3(一)  一六一頁八行目に「一〇時前」とあるのを「一〇時前後」と、同九行目に「丙第五六九号証等」とあるのを「丙第五五二、第五六九、第五八〇号証」と、同末行に「丙第七七四号証」とあるのを「丙第五五二号証」と改め、一六三頁初行の「そのために」の次に「供述の任意性を疑わせるに至るほど」を加える。

(二) 一六九頁二行目の「(二)」の次に「(3)及び」を加える。

(三) 一七五頁二行目に「(1)及び(14)」とあるのを「(5)及び(15)」と改める。

4(一)  一八二頁五行目に「一五日」とあるのを「一三日か一五日」と改め、同頁七行目の「丙」の次に「第四六八、」を加える。

(二) 一八六頁七行目に「あせた」とあるのを「さめた」と改める。

(三) 一八八頁四行目に「巡査部長」とあるのを「警部補」と改める。

(四) 一八八頁末行に「八三七」とあるのを「二〇」と、次頁八行目に「黒海老」とあるのを「黒海老茶」と改める。

(五) 一九一頁五行目の「明らかであり」の次に「(乙第二一号証の九の二の平塚着衣鑑定を参照)」を加える。

(六) 一九二頁二行目の「原告幸夫に」から四行目の「あるから、」までを「第二次再審請求に際しての請求人取調調書によると、原告幸夫は、古川警察署で松山事件について取調べられた際本件ジャンパーを示されていて、それが自白した際に当夜の着衣であるとして供述したものであると述べているのであるが、原告幸夫の捜査官に対する供述調書中にはそのような事実は現れていないし、仮に原告幸夫が右のように述べたことがあったとしても、前記の供述内容に照らすと、これが当夜原告幸夫が着用していたジャンパーであることが」と改める。

(七) 一九三頁四行目の「しかし」から次行の「わけではないので」までを「そして、原告幸夫は前記のように本件ジャンパーを示された際に同時に本件ズボンも示されたというのであるが、これについてもジャンパーの場合と同様のことが言えるのであり」と改める。
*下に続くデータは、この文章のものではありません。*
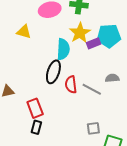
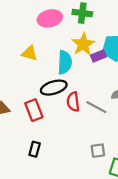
yellow triangle: (24, 32) -> (29, 53), moved
black ellipse: (53, 72) -> (54, 88), turned 55
red rectangle: (35, 108) -> (34, 110), moved

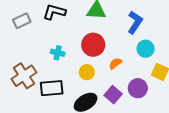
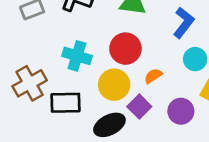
cyan cross: (58, 53) -> (77, 56), size x1.5
yellow circle: (87, 72) -> (114, 85), size x1.5
purple square: (113, 95) -> (139, 107), moved

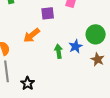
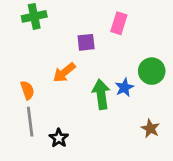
green arrow: (59, 51) -> (101, 94), size x1.5
brown star: (98, 59) -> (150, 128), moved

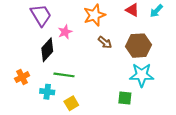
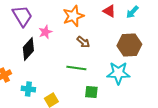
brown hexagon: (138, 46) -> (129, 45), moved
green line: (64, 75) -> (76, 68), moved
green square: (125, 98) -> (91, 92), moved

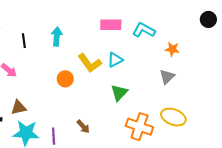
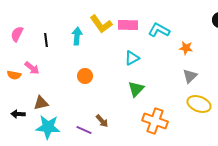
yellow L-shape: (90, 63) -> (101, 24), moved
gray triangle: (167, 77) -> (190, 76), moved
yellow ellipse: (173, 117) -> (199, 104), moved
purple line: (54, 136) -> (84, 130), moved, turned -63

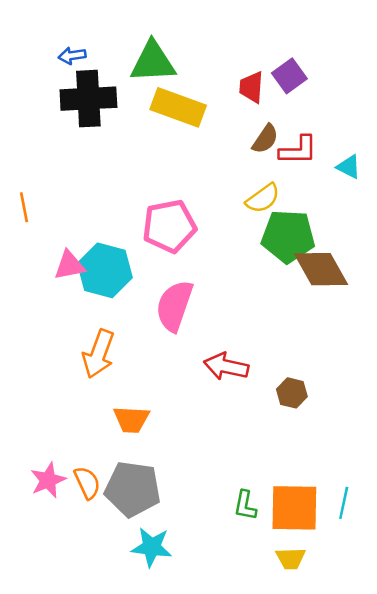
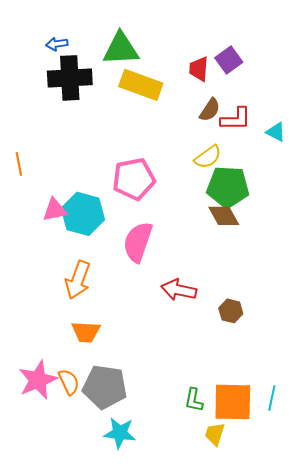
brown diamond: (321, 269) -> (224, 216), moved, size x0.7
orange trapezoid: (131, 419) -> (86, 332), moved
pink star: (48, 480) -> (38, 380), size x1.4
yellow trapezoid: (291, 558) -> (215, 434), moved, turned 110

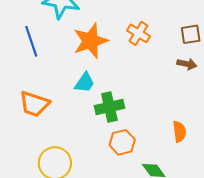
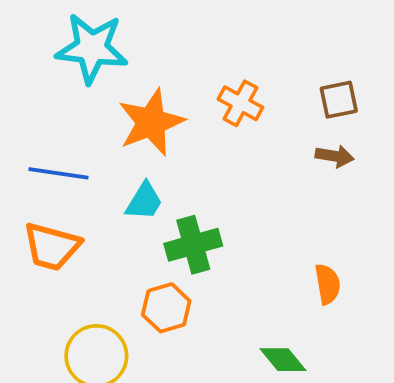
blue line: (31, 41) -> (58, 173), moved, turned -60
orange hexagon: (122, 142) -> (166, 308), moved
(八) 一九八頁八行目の「二人の」から一〇行目の「思われ、」までを「美代子についてはもとより、加藤にしても、事件当夜に限らず原告と顔を合わせていたところからすると、事件当夜の着衣と他の機会における着衣とを混同している可能性があることは否定できない。そして、」と改め、一九九頁二行目末尾に続けて「この判断は、原告幸夫の着衣や履物等に関する他の関係人らの供述内容を考慮しても、変わるものではない。」を加える。

(九) 二〇二頁二行目の「前記」の次に「の『洗濯という条件を考慮しても、最初から血痕は付いていないように感じた』との趣旨にもとれる」を加え、次行の「血痕反応は出ないであろうと予測できた」とあるのを「血痕は付着していないと思った」と改める。

(一〇) 二〇五頁四行目の「思われるし、」から二〇六頁三行目末尾までを「思われる。しかも、原告幸夫の当時の着衣を確定しうるほどの事情もなかったことは前記のとおりであるから、これらの事情を併せ考慮すると、捜査官として、洗濯が血痕反応に与える影響についてまで鑑定をする必要ないし法的義務があったとは言えない。」と改める。

5(一)  二〇八頁初行の「一三」の次に「、一四」を、同三行目の「第七〇二号証」前に「第二二八号証、」を加え、同八行目に「履物」とあるのを「履物類」と、次行、次頁五行目及び二一三頁一〇行目に「発布」とあるのをいずれも「発付」と改める。

(二) 二一一頁六行目の「鑑定の結論は、」の次に「第一 掛布団については、」を、二一二頁一〇行目の「襟当」の前に「5」を加え、次頁初行の「5」を「なお、」と改める。

(三) 二一八頁初行の「丙」の前に「八、」を加える。

(四) 二二〇頁初行の「大津」を「大津丞」と訂正し、同三行目に「毎日」とあるのを削除する。

(五) 二三〇頁初行の「三」を「一三」と改める。

(六) 二三一頁七行目の「及び同平塚静夫」を削除し、二三二頁初行の「証言しており」とあるのを「証言し、証人平塚静夫は、一応肉眼で見たところ、血痕様のものが付着しているのを認めたが、数は少ないという印象があると述べ」と改める。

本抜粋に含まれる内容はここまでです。